There is a sense that the conspicuousness of wearables will gradually fade. “Their overt, gadget-y nature will go away as soon as people can make it go away,” says Balabanovic. Again Glass is a prime example here: even those for whom it has an identifiable use case can be wary of strapping a very visible display to their faces. But the technology is rapidly advancing and already the capability exists to display information within the lens itself. “It’s not a clip-on separate display; it’s in the actual glass that you look through,” he says. “And obviously if we move towards contact lenses in the slightly more distant future then that’s very discrete.”

And if these kinds of developments are followed to their logical conclusion, it seems that the obsession with conspicuous wearable tech is destined to come to an end. “In the future, you won’t see any of this technology; it’ll all be seamless,” says Bowker. Ultimately she feels that the idea of wearables that feel the need to advertise their presence are likely to very quickly drop from favour.
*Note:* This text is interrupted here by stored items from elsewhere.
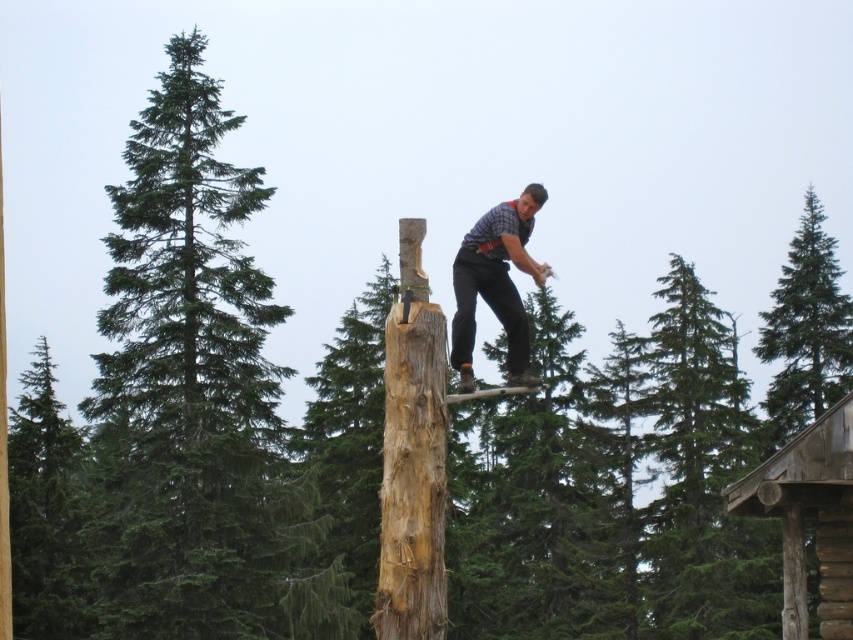 Question: Can you confirm if green textured pine at upper right is smaller than matte plaid shirt at center?

Choices:
 (A) no
 (B) yes

Answer: (A)

Question: Which point is closer to the camera taking this photo?

Choices:
 (A) (135, 308)
 (B) (781, 349)
 (C) (20, 572)
 (D) (468, 387)

Answer: (D)

Question: Does green coniferous tree at left appear over green textured pine at upper right?

Choices:
 (A) no
 (B) yes

Answer: (B)

Question: Which object appears closest to the camera in this image?

Choices:
 (A) green textured tree at left
 (B) matte plaid shirt at center

Answer: (B)

Question: Is green textured tree at left thinner than matte plaid shirt at center?

Choices:
 (A) yes
 (B) no

Answer: (B)

Question: Which of the following is the closest to the observer?

Choices:
 (A) (775, 292)
 (B) (67, 634)
 (C) (453, 353)
 (D) (210, 108)

Answer: (C) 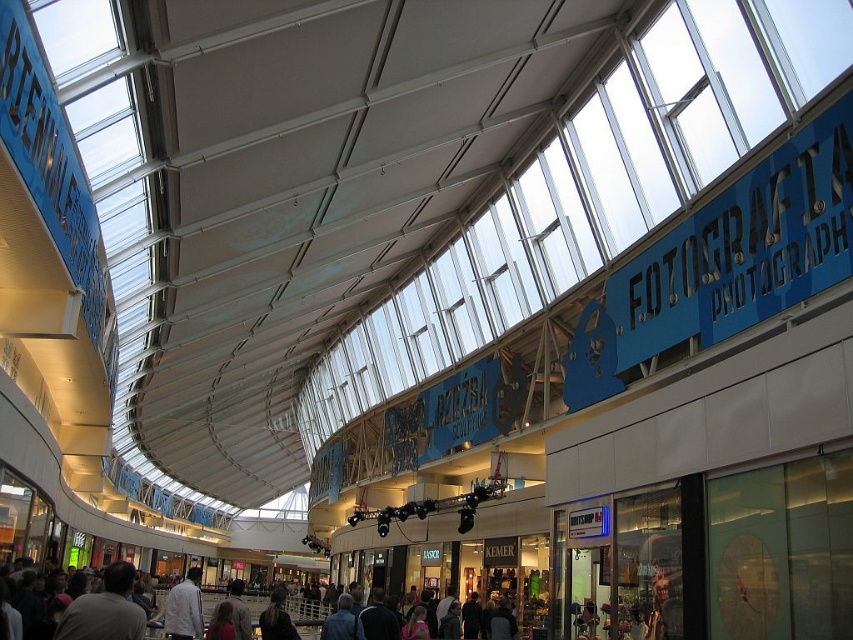 Looking at this image, you are a store manager organizing a display in the mall. You have a light brown leather jacket at center and a white shirt at center. Which item should you place in a smaller display area to ensure it fits properly?

The light brown leather jacket at center occupies less space than the white shirt at center, so it should be placed in the smaller display area to ensure it fits properly.

You are standing in the modern shopping mall and want to walk from point (200, 628) to point (263, 627). Which direction should you move to get closer to your destination?

You should move away from the viewer because point (200, 628) is closer to the viewer than point (263, 627). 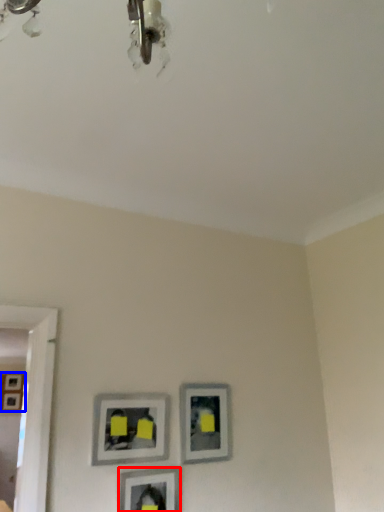 Question: Among these objects, which one is nearest to the camera, picture frame (highlighted by a red box) or picture frame (highlighted by a blue box)?

Choices:
 (A) picture frame
 (B) picture frame

Answer: (A) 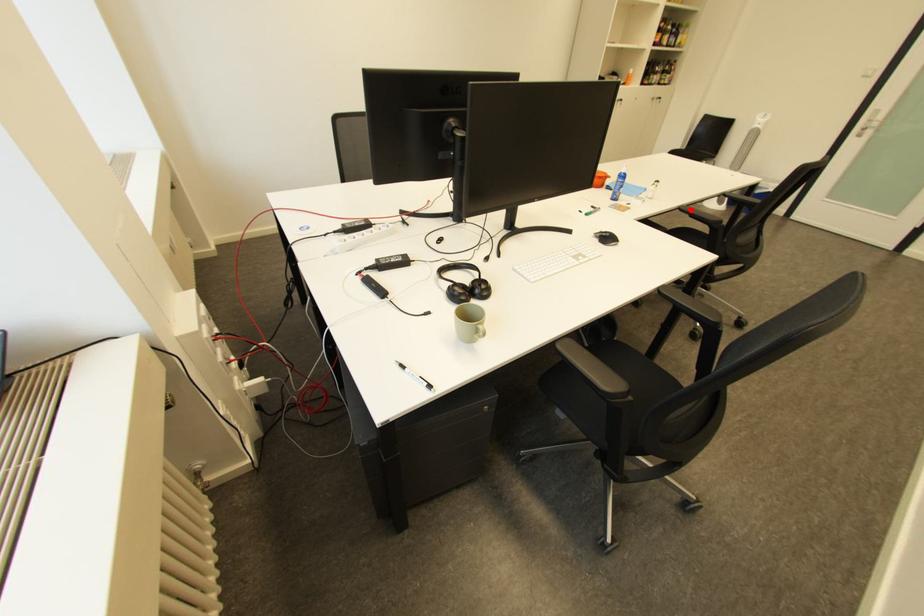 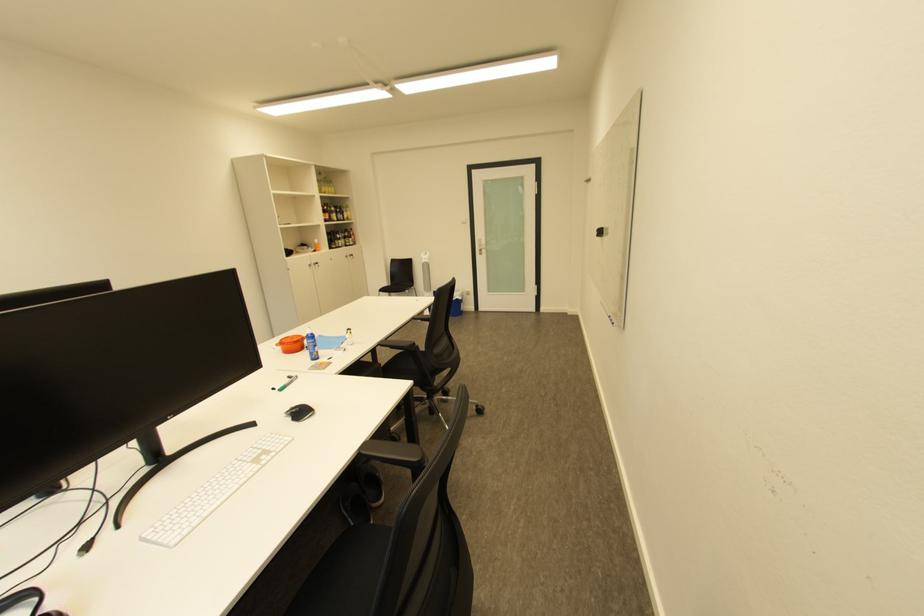 The point at the highlighted location is marked in the first image. Where is the corresponding point in the second image?

(391, 345) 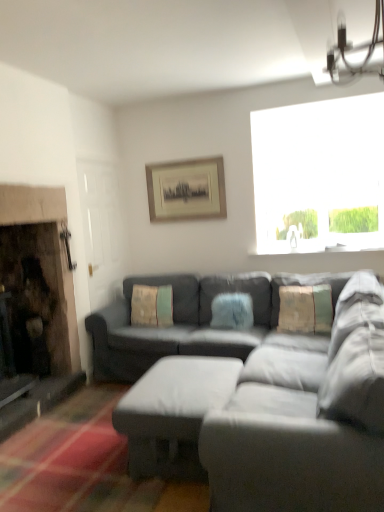 Question: In which direction should I rotate to look at fuzzy blue pillow at center, which is the second pillow in left-to-right order?

Choices:
 (A) right
 (B) left

Answer: (A)

Question: Could you tell me if textured beige pillow at center, placed as the third pillow when sorted from left to right, is turned towards matte gray couch at center?

Choices:
 (A) no
 (B) yes

Answer: (B)

Question: Is textured beige pillow at center, placed as the third pillow when sorted from left to right, positioned in front of matte gray couch at center?

Choices:
 (A) yes
 (B) no

Answer: (B)

Question: Is textured beige pillow at center, placed as the third pillow when sorted from left to right, at the left side of matte gray couch at center?

Choices:
 (A) no
 (B) yes

Answer: (A)

Question: Is textured beige pillow at center, which appears as the 1th pillow when viewed from the right, shorter than matte gray couch at center?

Choices:
 (A) no
 (B) yes

Answer: (B)

Question: From the image's perspective, would you say textured beige pillow at center, which appears as the 1th pillow when viewed from the right, is positioned over matte gray couch at center?

Choices:
 (A) yes
 (B) no

Answer: (A)

Question: Is textured beige pillow at center, which appears as the 1th pillow when viewed from the right, taller than matte gray couch at center?

Choices:
 (A) no
 (B) yes

Answer: (A)

Question: Considering the relative sizes of white plastic light fixture at upper right and matte black picture frame at upper center in the image provided, is white plastic light fixture at upper right smaller than matte black picture frame at upper center?

Choices:
 (A) yes
 (B) no

Answer: (B)

Question: Can you confirm if white plastic light fixture at upper right is positioned to the left of matte black picture frame at upper center?

Choices:
 (A) yes
 (B) no

Answer: (B)

Question: Does white plastic light fixture at upper right have a lesser width compared to matte black picture frame at upper center?

Choices:
 (A) yes
 (B) no

Answer: (B)

Question: Is there a large distance between white plastic light fixture at upper right and matte black picture frame at upper center?

Choices:
 (A) no
 (B) yes

Answer: (B)

Question: Is white plastic light fixture at upper right looking in the opposite direction of matte black picture frame at upper center?

Choices:
 (A) yes
 (B) no

Answer: (B)

Question: Considering the relative sizes of white plastic light fixture at upper right and matte black picture frame at upper center in the image provided, is white plastic light fixture at upper right wider than matte black picture frame at upper center?

Choices:
 (A) no
 (B) yes

Answer: (B)

Question: From a real-world perspective, is textured beige pillow at center, arranged as the first pillow when viewed from the left, physically below matte gray ottoman at center?

Choices:
 (A) yes
 (B) no

Answer: (B) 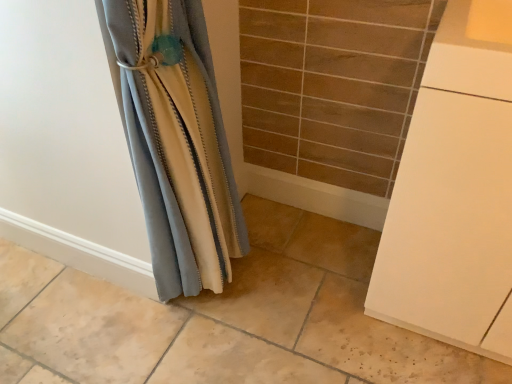 Question: Is white matte cabinet at right wider than satin fabric curtain at left?

Choices:
 (A) no
 (B) yes

Answer: (B)

Question: Considering the relative sizes of white matte cabinet at right and satin fabric curtain at left in the image provided, is white matte cabinet at right thinner than satin fabric curtain at left?

Choices:
 (A) no
 (B) yes

Answer: (A)

Question: From a real-world perspective, is white matte cabinet at right positioned under satin fabric curtain at left based on gravity?

Choices:
 (A) yes
 (B) no

Answer: (A)

Question: Is white matte cabinet at right facing away from satin fabric curtain at left?

Choices:
 (A) yes
 (B) no

Answer: (B)

Question: Would you say white matte cabinet at right is outside satin fabric curtain at left?

Choices:
 (A) yes
 (B) no

Answer: (A)

Question: From the image's perspective, is white matte cabinet at right beneath satin fabric curtain at left?

Choices:
 (A) yes
 (B) no

Answer: (A)

Question: Can you confirm if satin fabric curtain at left is bigger than white matte cabinet at right?

Choices:
 (A) yes
 (B) no

Answer: (B)

Question: Is satin fabric curtain at left far away from white matte cabinet at right?

Choices:
 (A) yes
 (B) no

Answer: (B)

Question: From the image's perspective, does satin fabric curtain at left appear lower than white matte cabinet at right?

Choices:
 (A) no
 (B) yes

Answer: (A)

Question: Would you say white matte cabinet at right is part of satin fabric curtain at left's contents?

Choices:
 (A) yes
 (B) no

Answer: (B)

Question: Can you confirm if satin fabric curtain at left is taller than white matte cabinet at right?

Choices:
 (A) yes
 (B) no

Answer: (A)

Question: Is satin fabric curtain at left facing away from white matte cabinet at right?

Choices:
 (A) yes
 (B) no

Answer: (B)

Question: From a real-world perspective, is white matte cabinet at right positioned above or below satin fabric curtain at left?

Choices:
 (A) below
 (B) above

Answer: (A) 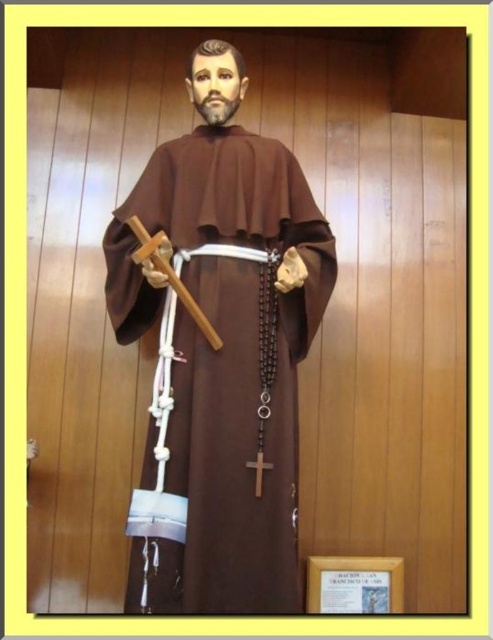 Question: Can you confirm if brown matte robe at center is smaller than wooden cross at center?

Choices:
 (A) yes
 (B) no

Answer: (B)

Question: Can you confirm if brown matte robe at center is positioned to the left of wooden cross at center?

Choices:
 (A) yes
 (B) no

Answer: (A)

Question: Is brown matte robe at center bigger than wooden cross at center?

Choices:
 (A) no
 (B) yes

Answer: (B)

Question: Which object is closer to the camera taking this photo?

Choices:
 (A) brown matte robe at center
 (B) wooden cross at center

Answer: (A) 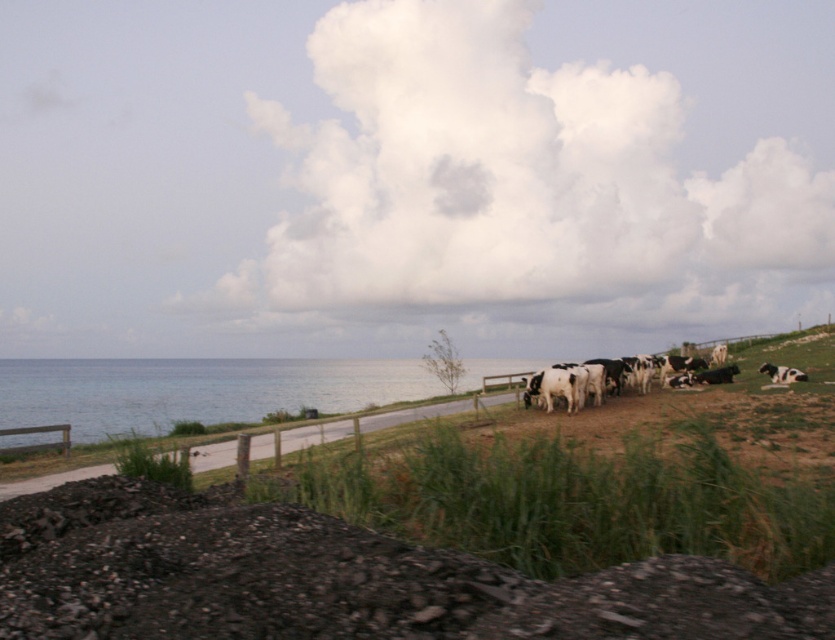 You are standing at the edge of the ocean looking towards the grassy hill. Which direction should you walk to reach the green grass at center?

The green grass at center is located at point (565, 499), which is towards the upper part of the image. Since you are at the ocean edge, you should walk inland towards the center of the image to reach the green grass at center.

You are a photographer planning to capture the entire scene of the green grass at center and the black and white spotted cow at right in one shot. Based on their sizes, which object would occupy more of the frame?

The green grass at center would occupy more of the frame since its width is larger than that of the black and white spotted cow at right. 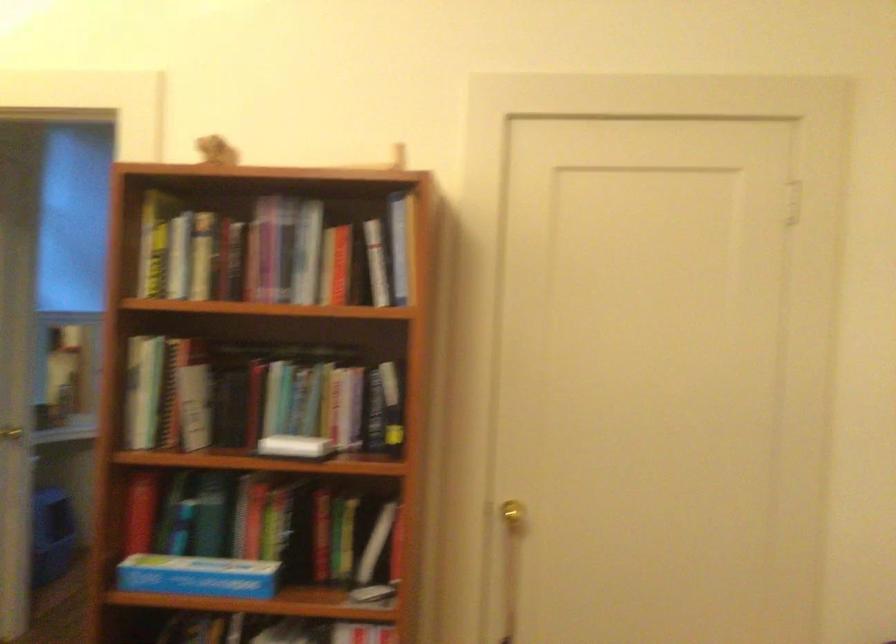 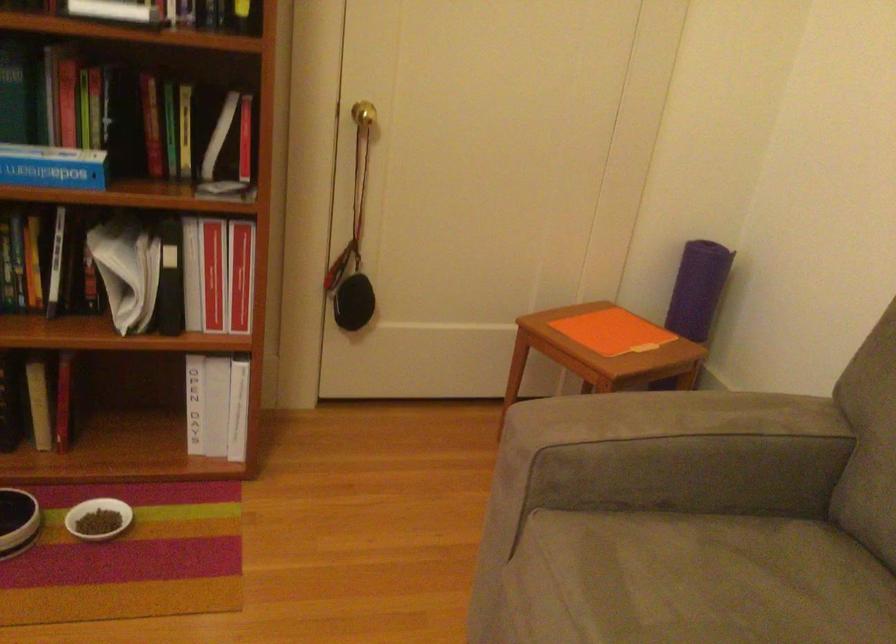 How did the camera likely rotate?

The camera rotated toward right-down. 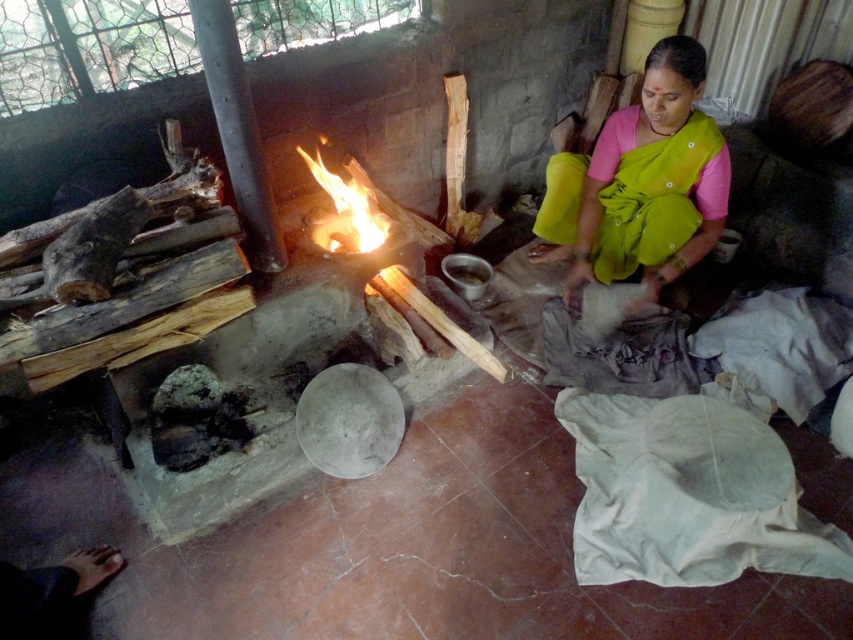 Who is shorter, green fabric sari at center or flamewoodfire at center?

Standing shorter between the two is flamewoodfire at center.

Can you confirm if green fabric sari at center is positioned to the left of flamewoodfire at center?

No, green fabric sari at center is not to the left of flamewoodfire at center.

This screenshot has height=640, width=853. What are the coordinates of `green fabric sari at center` in the screenshot? It's located at (641, 182).

Locate an element on the screen. green fabric sari at center is located at coordinates (641, 182).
Instead smart design will favour functional technology that is integrated imperceptibly into everyday attire, with the distinction between the two gradually eroding. “We’re not going to be walking around in Blade-Runner-esque stuff,” she says. “That’s not the future of wearables.”

This dissolution of the boundaries between tech and non-tech wearable items may eventually overcome the resistance some have to current wearable technology. “Long term, we see a future where increasingly more and more products are intrinsically intelligent anyway,” Newton says. “The whole idea of wearables as a separate category will start to fade.” When there is no ontological separation between wearable tech and everyday accoutrements, users will cease to see a difference between items that contain tech and those that don’t. “Ideally you want it to be part of your daily life,” says Caroline Hargrove, technical director at McLaren Applied Technologies. “When it’s really ubiquitous to the point that you don’t think about it then attitudes will change.”

Clearly when these issues have been addressed, we will start to see major consumer uptake. But how far off is that? Where are we on the adoption curve?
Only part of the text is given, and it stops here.